Nothing but the pictures should be dropped when the records are transcribed word for word.

* * * * * * *

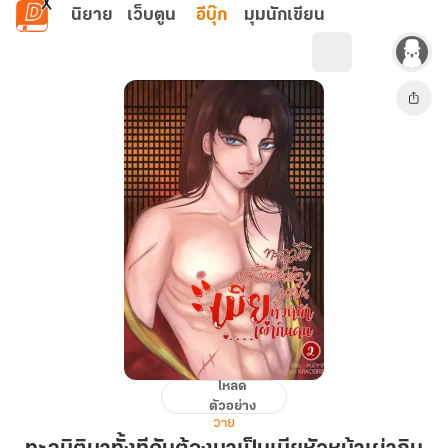
ข้ามไปยังเนื้อหาหลัก
นิยาย
เว็บตูน
อีบุ๊ก
มุมนักเขียน
โหลด
ทะลุ
ตัวอย่าง
มิติ
วาย
มา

* * * * * * *

* Exercise output:
ข้ามไปยังเนื้อหาหลัก
นิยาย
เว็บตูน
อีบุ๊ก
มุมนักเขียน
โหลด
ทะลุ
ตัวอย่าง
มิติ
วาย
มา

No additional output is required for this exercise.